# DATA
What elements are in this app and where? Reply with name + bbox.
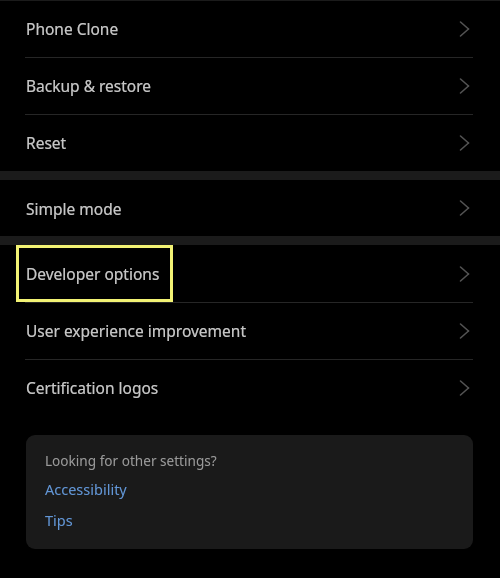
other: Open User experience improvement	[460, 323, 470, 339]
staticText: User experience improvement	[26, 320, 246, 341]
button[interactable]: Simple mode	[0, 180, 500, 236]
staticText: Developer options	[26, 263, 160, 284]
button[interactable]: Tips	[45, 510, 73, 530]
staticText: Certification logos	[26, 377, 159, 398]
button[interactable]: Phone Clone	[0, 0, 500, 57]
button[interactable]: Developer options	[0, 245, 500, 302]
other: Open Backup & restore	[460, 78, 470, 94]
other: Open Developer options	[460, 266, 470, 282]
staticText: Backup & restore	[26, 75, 152, 96]
staticText: Accessibility	[45, 479, 127, 499]
button[interactable]: Accessibility	[45, 479, 127, 499]
other: Open Certification logos	[460, 380, 470, 396]
button[interactable]: Reset	[0, 114, 500, 171]
staticText: Reset	[26, 132, 67, 153]
staticText: Looking for other settings?	[45, 451, 217, 470]
button[interactable]: Certification logos	[0, 359, 500, 416]
other: Open Simple mode	[460, 200, 470, 216]
button[interactable]: Backup & restore	[0, 57, 500, 114]
button[interactable]: User experience improvement	[0, 302, 500, 359]
staticText: Simple mode	[26, 198, 122, 219]
other: Open Reset	[460, 135, 470, 151]
other: Open Phone Clone	[460, 21, 470, 37]
staticText: Phone Clone	[26, 18, 119, 39]
staticText: Tips	[45, 510, 73, 530]
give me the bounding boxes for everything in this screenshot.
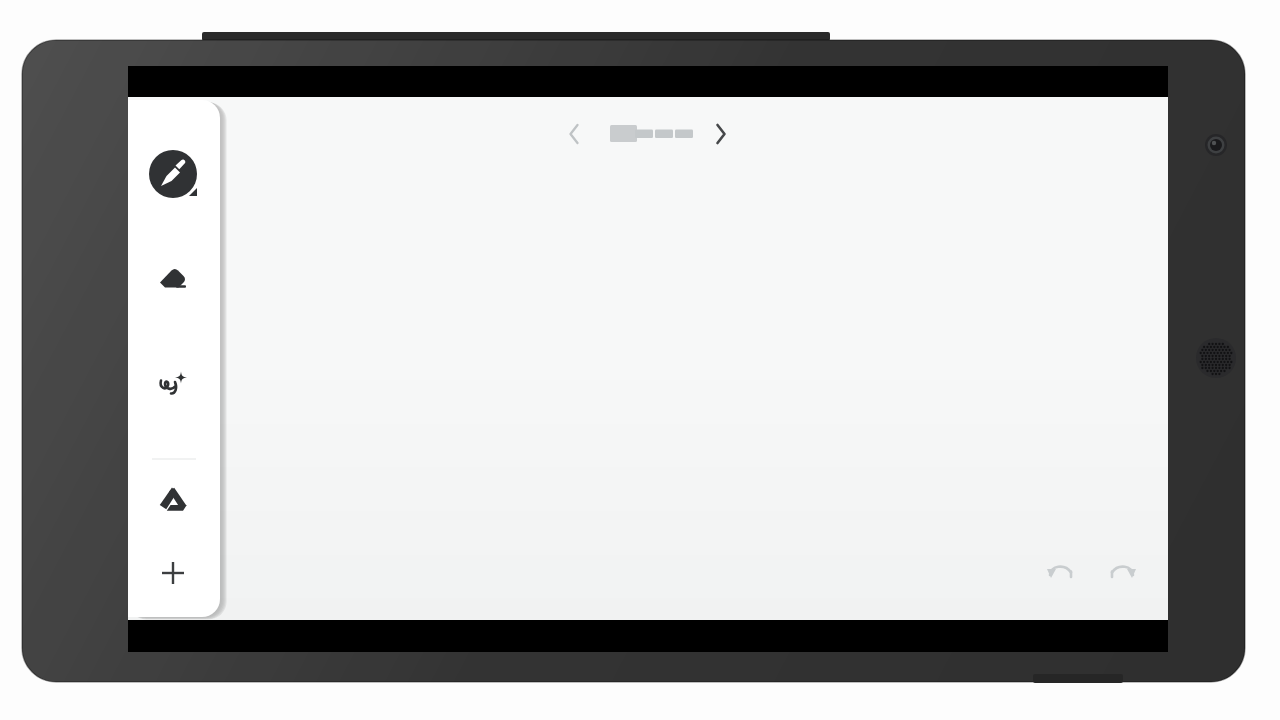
button[interactable]: Google Drive [149, 477, 197, 525]
button[interactable]: Eraser [149, 255, 197, 303]
button[interactable]: Add [149, 549, 197, 597]
button[interactable]: Redo [1100, 551, 1144, 595]
button[interactable]: Next page [703, 116, 739, 152]
button[interactable]: Pen tool [149, 150, 197, 198]
button[interactable]: Undo [1039, 551, 1083, 595]
button[interactable]: Magic select [149, 361, 197, 409]
button[interactable]: Previous page [556, 116, 592, 152]
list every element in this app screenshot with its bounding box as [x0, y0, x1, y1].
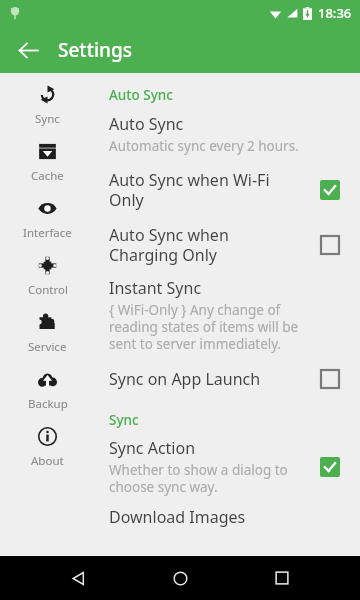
- button[interactable]: Toggle: [316, 365, 344, 393]
- button[interactable]: Toggle: [316, 176, 344, 204]
- staticText: Sync on App Launch: [109, 368, 261, 390]
- button[interactable]: Sync Action: [109, 437, 350, 496]
- staticText: Interface: [23, 225, 72, 241]
- staticText: 18:36: [318, 4, 352, 22]
- button[interactable]: Service: [0, 313, 95, 370]
- staticText: About: [31, 453, 64, 469]
- button[interactable]: Auto Sync: [109, 113, 350, 155]
- button[interactable]: Auto Sync when Wi-Fi Only: [109, 169, 350, 210]
- button[interactable]: Sync: [0, 85, 95, 142]
- staticText: Auto Sync when Wi-Fi Only: [109, 169, 300, 210]
- staticText: Auto Sync: [109, 86, 350, 104]
- button[interactable]: Toggle: [316, 453, 344, 481]
- staticText: Automatic sync every 2 hours.: [109, 137, 299, 155]
- button[interactable]: Back: [8, 30, 48, 70]
- staticText: Auto Sync when Charging Only: [109, 224, 300, 265]
- button[interactable]: Control: [0, 256, 95, 313]
- button[interactable]: Interface: [0, 199, 95, 256]
- staticText: Control: [28, 282, 68, 298]
- button[interactable]: Back: [54, 556, 102, 600]
- staticText: Auto Sync: [109, 113, 184, 135]
- button[interactable]: Sync on App Launch: [109, 365, 350, 393]
- button[interactable]: Recent apps: [258, 556, 306, 600]
- staticText: Sync: [109, 411, 350, 429]
- button[interactable]: Backup: [0, 370, 95, 427]
- staticText: Download Images: [109, 506, 246, 528]
- staticText: Whether to show a dialog to choose sync …: [109, 461, 300, 496]
- staticText: { WiFi-Only } Any change of reading stat…: [109, 301, 300, 353]
- staticText: Sync Action: [109, 437, 196, 459]
- button[interactable]: Toggle: [316, 231, 344, 259]
- button[interactable]: About: [0, 427, 95, 484]
- button[interactable]: Home: [156, 556, 204, 600]
- staticText: Cache: [31, 168, 64, 184]
- button[interactable]: Instant Sync: [109, 277, 350, 353]
- staticText: Backup: [28, 396, 68, 412]
- staticText: Service: [28, 339, 67, 355]
- staticText: Sync: [35, 111, 60, 127]
- staticText: Settings: [58, 37, 132, 63]
- button[interactable]: Auto Sync when Charging Only: [109, 224, 350, 265]
- button[interactable]: Cache: [0, 142, 95, 199]
- staticText: Instant Sync: [109, 277, 202, 299]
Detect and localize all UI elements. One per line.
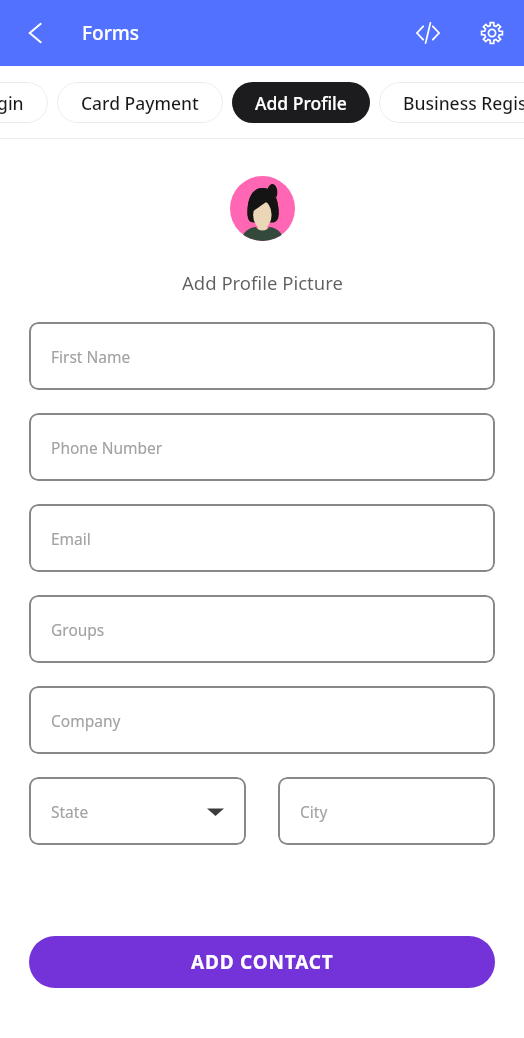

# ACTIVITY
Work out how many lines above include the string "screenshot", then give that number alone.

# ANSWER BOX
2